# Exercise details:
The lines below from the one with "Las TIC tienen" up to and including the one with "y naturaleza; combinándolo" are what you should set down, exactly and without pictures.

◆ ◆ ◆ ◆ ◆

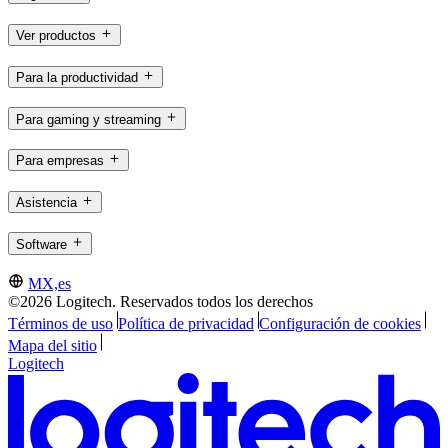
Ver productos
Para la productividad
Para gaming y streaming
Para empresas
Asistencia
Software
MX,es
©2026 Logitech. Reservados todos los derechos
Términos de uso
Política de privacidad
Configuración de cookies
Mapa del sitio
Logitech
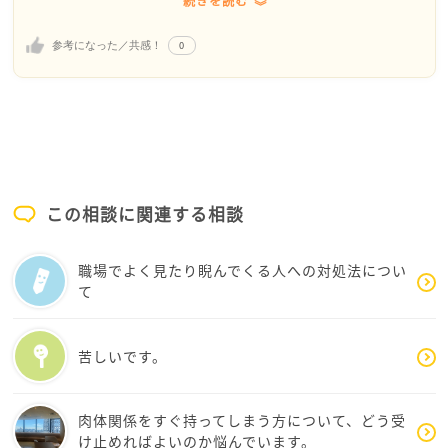
続きを読む
た。
ご自身によって、世の中を検証していらっしゃる、そ
0
参考になった／共感！
の日々は決して楽なものでは無いでしょう、8年に渡る
ニートとおっしゃられる状態から、kazuhiroPさんが
信念と共に立ち上がり、仕事を探されている経緯を思
うと、それは人として尊敬に値するものだなと、私は
思います。
よくある言葉で恐縮ですが、貴重なご意見をありがと
う！
この相談に関連する相談
kazuhiroPさんの受けられた企業さんについては、具
職場でよく見たり睨んでくる人への対処法につい
体的にどの会社かどのくらいの数かは想像するだけな
て
ので、何も申せませんが…
ご条件は…
＞・サービス残業させてないか？
苦しいです。
＞・時給は5分単位で計算してるか？
＞・着替えや朝礼など 下準備にも後片付けにも時給
は発生しているか？
肉体関係をすぐ持ってしまう方について、どう受
＞・制服など仕事必需品は給料天引きさせていない
け止めればよいのか悩んでいます。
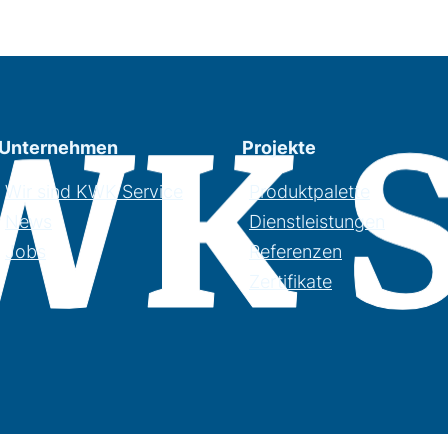
Unternehmen
Projekte
Wir sind KWK Service
Produktpalette
News
Dienstleistungen
Jobs
Referenzen
Zertifikate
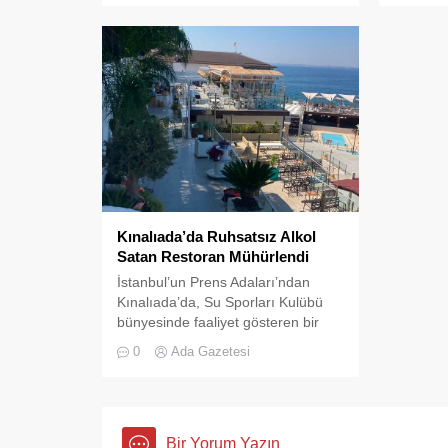
Kınalıada’da Ruhsatsız Alkol
Satan Restoran Mühürlendi
İstanbul’un Prens Adaları’ndan
Kınalıada’da, Su Sporları Kulübü
bünyesinde faaliyet gösteren bir
restoran, ruhsatsız alkol saatğı
0
Ada Gazetesi
gereşçesiyle Adalar Belediyesi
tarafından mühürlendi.
Bir Yorum Yazın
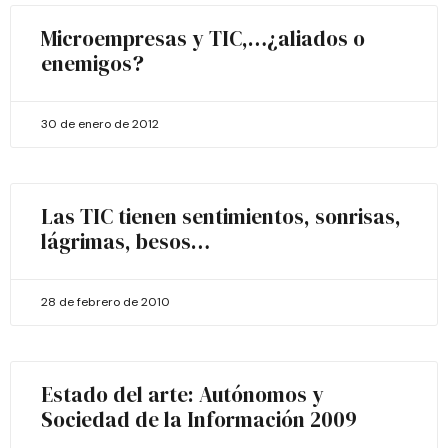
Microempresas y TIC,…¿aliados o
enemigos?
30 de enero de 2012
Las TIC tienen sentimientos, sonrisas,
lágrimas, besos…
28 de febrero de 2010
Estado del arte: Autónomos y
Sociedad de la Información 2009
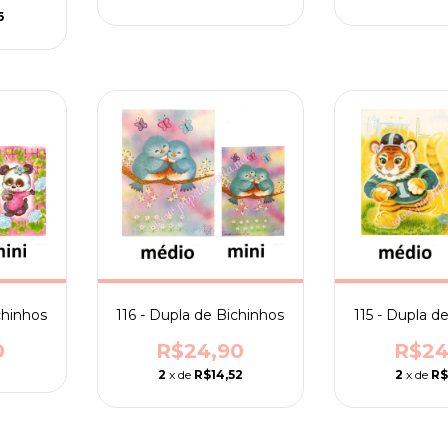
6
chinhos
116 - Dupla de Bichinhos
115 - Dupla d
0
R$24,90
R$24
2
x de
R$14,52
2
x de
R$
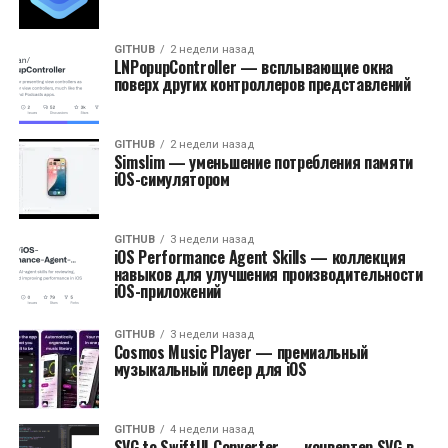
GITHUB
2 недели назад
LNPopupController — всплывающие окна
поверх других контроллеров представлений
GITHUB
2 недели назад
Simslim — уменьшение потребления памяти
iOS-симулятором
GITHUB
3 недели назад
iOS Performance Agent Skills — коллекция
навыков для улучшения производительности
iOS-приложений
GITHUB
3 недели назад
Cosmos Music Player — премиальный
музыкальный плеер для iOS
GITHUB
4 недели назад
SVG to SwiftUI Converter — конвертер SVG в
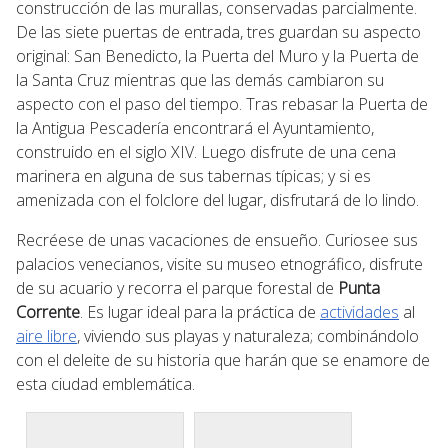
construcción de las murallas, conservadas parcialmente.
De las siete puertas de entrada, tres guardan su aspecto
original: San Benedicto, la Puerta del Muro y la Puerta de
la Santa Cruz mientras que las demás cambiaron su
aspecto con el paso del tiempo. Tras rebasar la Puerta de
la Antigua Pescadería encontrará el Ayuntamiento,
construido en el siglo XIV. Luego disfrute de una cena
marinera en alguna de sus tabernas típicas; y si es
amenizada con el folclore del lugar, disfrutará de lo lindo.
Recréese de unas vacaciones de ensueño. Curiosee sus
palacios venecianos, visite su museo etnográfico, disfrute
de su acuario y recorra el parque forestal de
Punta
Corrente
. Es lugar ideal para la práctica de
actividades
al
aire libre
, viviendo sus playas y naturaleza; combinándolo
con el deleite de su historia que harán que se enamore de
esta ciudad emblemática.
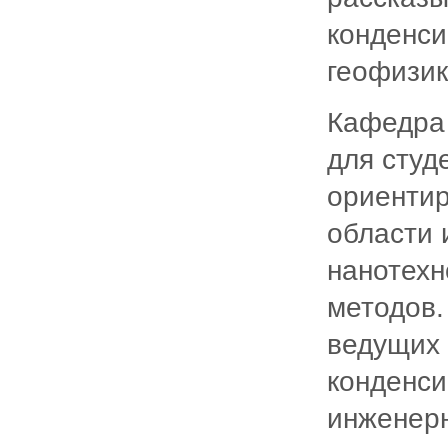
конденси
геофизик
Кафедра 
для студ
ориентир
области 
нанотехн
методов.
ведущих
конденси
инженерн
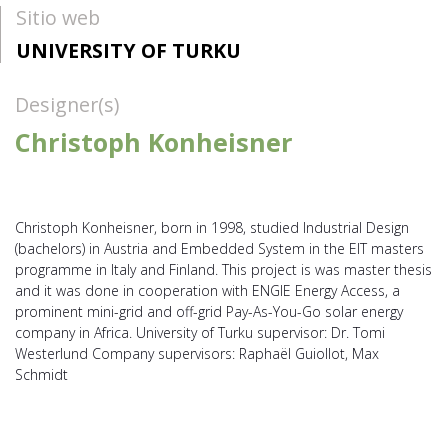
Sitio web
UNIVERSITY OF TURKU
Designer(s)
Christoph Konheisner
Christoph Konheisner, born in 1998, studied Industrial Design
(bachelors) in Austria and Embedded System in the EIT masters
programme in Italy and Finland. This project is was master thesis
and it was done in cooperation with ENGIE Energy Access, a
prominent mini-grid and off-grid Pay-As-You-Go solar energy
company in Africa. University of Turku supervisor: Dr. Tomi
Westerlund Company supervisors: Raphaël Guiollot, Max
Schmidt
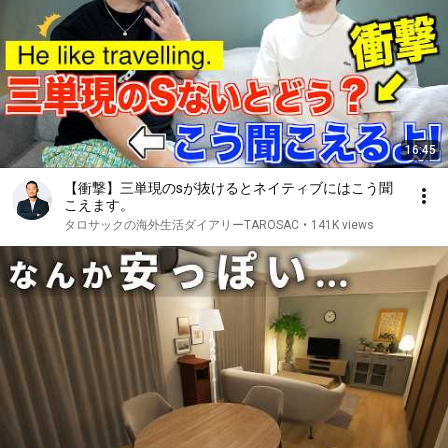
16:45
【衝撃】三単現のsが抜けるとネイティブにはこう聞
こえます。
タロサックの海外生活ダイアリーTAROSAC
•
141K views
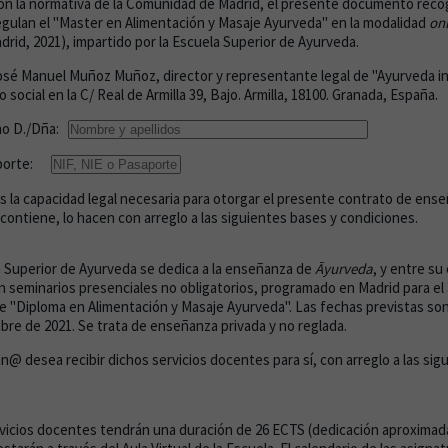
on la normativa de la Comunidad de Madrid, el presente documento recog
gulan el "Master en Alimentación y Masaje Ayurveda" en la modalidad
on
drid, 2021), impartido por la Escuela Superior de Ayurveda.
osé Manuel Muñoz Muñoz, director y representante legal de "Ayurveda in 
o social en la C/ Real de Armilla 39, Bajo. Armilla, 18100. Granada, España.
mno D./Dña:
aporte:
s la capacidad legal necesaria para otorgar el presente contrato de enseñ
ontiene, lo hacen con arreglo a las siguientes bases y condiciones.
 Superior de Ayurveda se dedica a la enseñanza de
Āyurveda
, y entre su
 seminarios presenciales no obligatorios, programado en Madrid para e
e "Diploma en Alimentación y Masaje Ayurveda". Las fechas previstas so
mbre de 2021. Se trata de enseñanza privada y no reglada.
@ desea recibir dichos servicios docentes para sí, con arreglo a las sig
vicios docentes tendrán una duración de 26 ECTS (dedicación aproximad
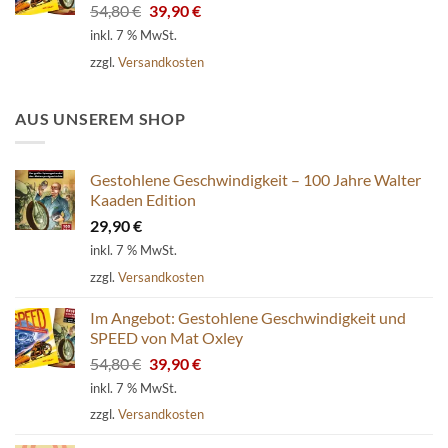
Ursprünglicher
Aktueller
54,80
€
39,90
€
Preis
Preis
inkl. 7 % MwSt.
war:
ist:
zzgl.
Versandkosten
54,80 €
39,90 €.
AUS UNSEREM SHOP
Gestohlene Geschwindigkeit – 100 Jahre Walter
Kaaden Edition
29,90
€
inkl. 7 % MwSt.
zzgl.
Versandkosten
Im Angebot: Gestohlene Geschwindigkeit und
SPEED von Mat Oxley
Ursprünglicher
Aktueller
54,80
€
39,90
€
Preis
Preis
inkl. 7 % MwSt.
war:
ist:
zzgl.
Versandkosten
54,80 €
39,90 €.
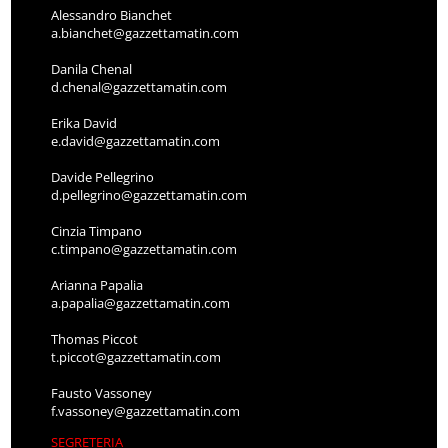
Alessandro Bianchet
a.bianchet@gazzettamatin.com
Danila Chenal
d.chenal@gazzettamatin.com
Erika David
e.david@gazzettamatin.com
Davide Pellegrino
d.pellegrino@gazzettamatin.com
Cinzia Timpano
c.timpano@gazzettamatin.com
Arianna Papalia
a.papalia@gazzettamatin.com
Thomas Piccot
t.piccot@gazzettamatin.com
Fausto Vassoney
f.vassoney@gazzettamatin.com
SEGRETERIA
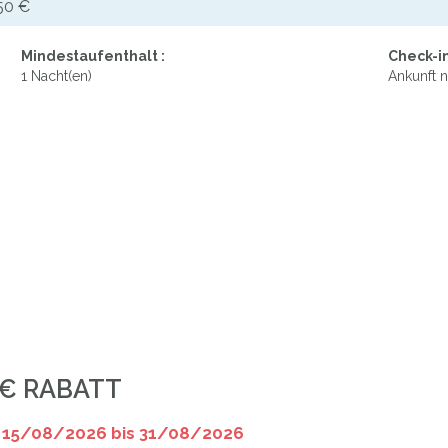
50 €
Mindestaufenthalt :
Check-in
1 Nacht(en)
Ankunft n
 € RABATT
 15/08/2026 bis 31/08/2026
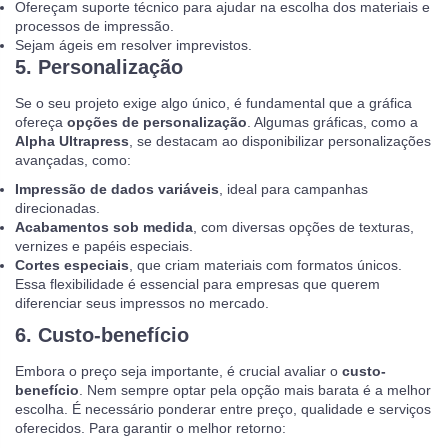
Ofereçam suporte técnico para ajudar na escolha dos materiais e
processos de impressão.
Sejam ágeis em resolver imprevistos.
5. Personalização
Se o seu projeto exige algo único, é fundamental que a gráfica
ofereça
opções de personalização
. Algumas gráficas, como a
Alpha Ultrapress
, se destacam ao disponibilizar personalizações
avançadas, como:
Impressão de dados variáveis
, ideal para campanhas
direcionadas.
Acabamentos sob medida
, com diversas opções de texturas,
vernizes
e
papéis especiais
.
Cortes especiais
, que criam materiais com formatos únicos.
Essa flexibilidade é essencial para empresas que querem
diferenciar seus impressos no mercado.
6. Custo-benefício
Embora o preço seja importante, é crucial avaliar o
custo-
benefício
. Nem sempre optar pela opção mais barata é a melhor
escolha. É necessário ponderar entre preço, qualidade e serviços
oferecidos. Para garantir o melhor retorno:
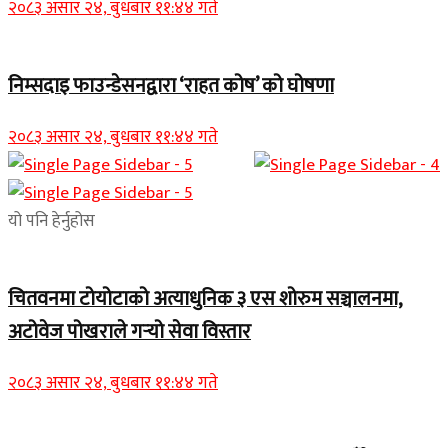
२०८३ असार २४, बुधबार ११:४४ गते
निम्सदाइ फाउन्डेसनद्वारा ‘राहत कोष’ को घोषणा
२०८३ असार २४, बुधबार ११:४४ गते
यो पनि हेर्नुहोस
चितवनमा टोयोटाको अत्याधुनिक ३ एस शोरुम सञ्चालनमा,
अटोवेज पोखराले गर्‍यो सेवा विस्तार
२०८३ असार २४, बुधबार ११:४४ गते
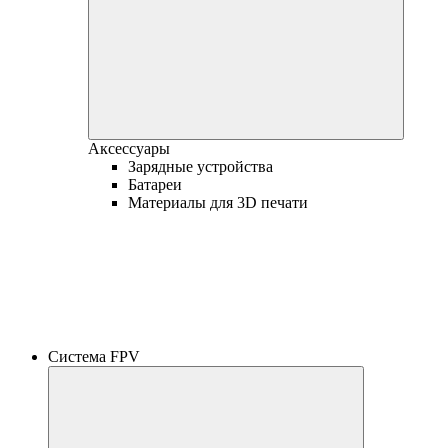
Аксессуары
Зарядные устройства
Батареи
Материалы для 3D печати
Система FPV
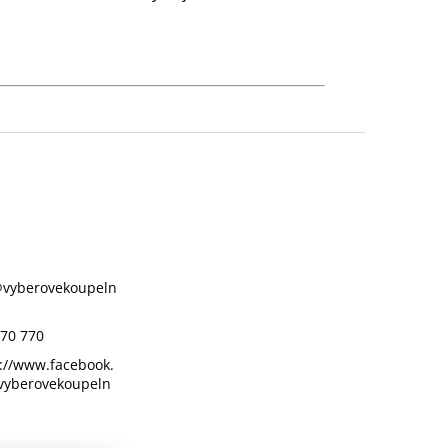
@
vyberovekoupeln
70 770
://www.facebook.
vyberovekoupeln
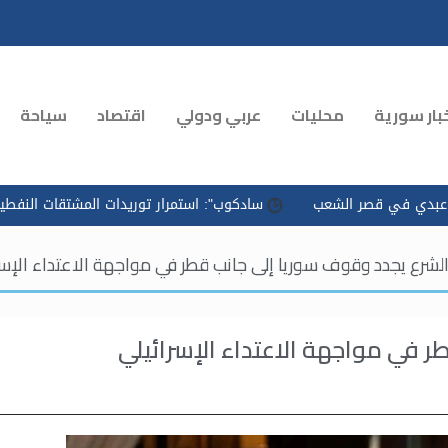
بار سورية
محليات
عربي ودولي
اقتصاد
سياحة
 الشعب
سادكوب": استمرار توريدات المشتقات النفطية وتسريع التوز
الشرع يجدد وقوف سوريا إلى جانب قطر في مواجهة الاعتداء الإسر
 في مواجهة الاعتداء الإسرائيلي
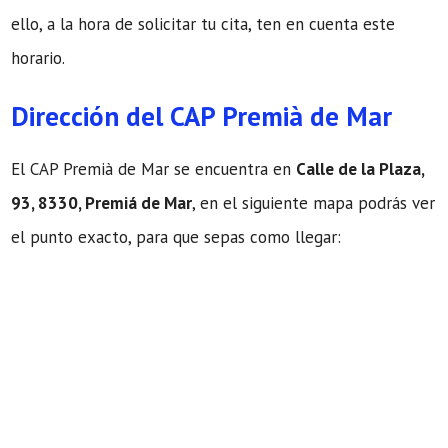
ello, a la hora de solicitar tu cita, ten en cuenta este
horario.
Dirección del CAP Premià de Mar
El CAP Premià de Mar se encuentra en
Calle de la Plaza,
93, 8330, Premiá de Mar
, en el siguiente mapa podrás ver
el punto exacto, para que sepas como llegar:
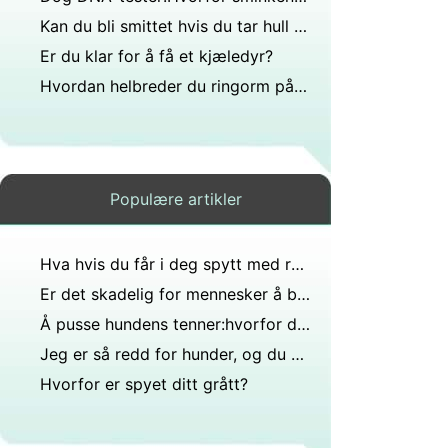
Kan du bli smittet hvis du tar hull på deg selv med den samme nålen som vennen din gjorde?
Er du klar for å få et kjæledyr?
Hvordan helbreder du ringorm på hunder?
Populære artikler
Hva hvis du får i deg spytt med rabies er det mulig å bli smittet?
Er det skadelig for mennesker å bli bitt av en katt som har blitt bitt en løs hund?
Å pusse hundens tenner:hvorfor det betyr noe
Jeg er så redd for hunder, og du når du prøver å komme deg unna ler eierne av. Så fortell familien din om det at de irriterte at de skal vokse opp, men kan jeg ikke bli redd det?
Hvorfor er spyet ditt grått?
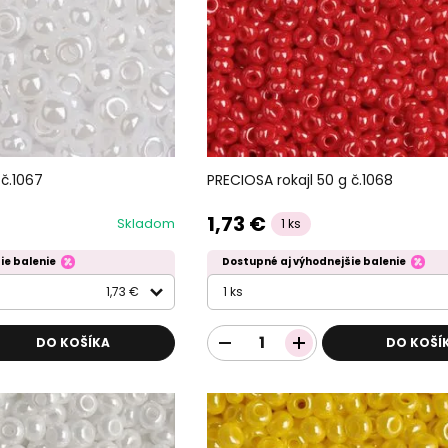
 č.1067
PRECIOSA rokajl 50 g č.1068
1,73 €
Skladom
1 ks
ie balenie
Dostupné aj výhodnejšie balenie
1,73 €
1 ks
DO KOŠÍKA
DO KOŠÍ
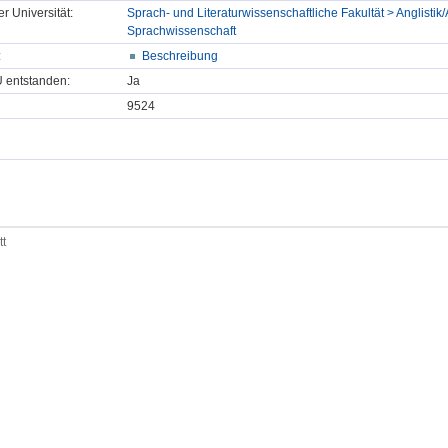
er Universität:
Sprach- und Literaturwissenschaftliche Fakultät > Anglistik/
Sprachwissenschaft
:
Beschreibung
U entstanden:
Ja
9524
tt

◆ ◆ ◆ ◆ ◆

# Task result:
Las TIC tienen sentimientos, sonrisas,
lágrimas, besos…
28 de febrero de 2010
Estado del arte: Autónomos y
Sociedad de la Información 2009
6
chinhos
116 - Dupla de Bichinhos
115 - Dupla d
0
R$24,90
R$24
2
x de
R$14,52
2
x de
R$
GITHUB
2 недели назад
LNPopupController — всплывающие окна
поверх других контроллеров представлений
GITHUB
2 недели назад
Simslim — уменьшение потребления памяти
iOS-симулятором
GITHUB
3 недели назад
iOS Performance Agent Skills — коллекция
навыков для улучшения производительности
iOS-приложений
GITHUB
3 недели назад
Cosmos Music Player — премиальный
музыкальный плеер для iOS
GITHUB
4 недели назад
SVG to SwiftUI Converter — конвертер SVG в
construcción de las murallas, conservadas parcialmente.
De las siete puertas de entrada, tres guardan su aspecto
original: San Benedicto, la Puerta del Muro y la Puerta de
la Santa Cruz mientras que las demás cambiaron su
aspecto con el paso del tiempo. Tras rebasar la Puerta de
la Antigua Pescadería encontrará el Ayuntamiento,
construido en el siglo XIV. Luego disfrute de una cena
marinera en alguna de sus tabernas típicas; y si es
amenizada con el folclore del lugar, disfrutará de lo lindo.
Recréese de unas vacaciones de ensueño. Curiosee sus
palacios venecianos, visite su museo etnográfico, disfrute
de su acuario y recorra el parque forestal de
Punta
Corrente
. Es lugar ideal para la práctica de
actividades
al
aire libre
, viviendo sus playas y naturaleza; combinándolo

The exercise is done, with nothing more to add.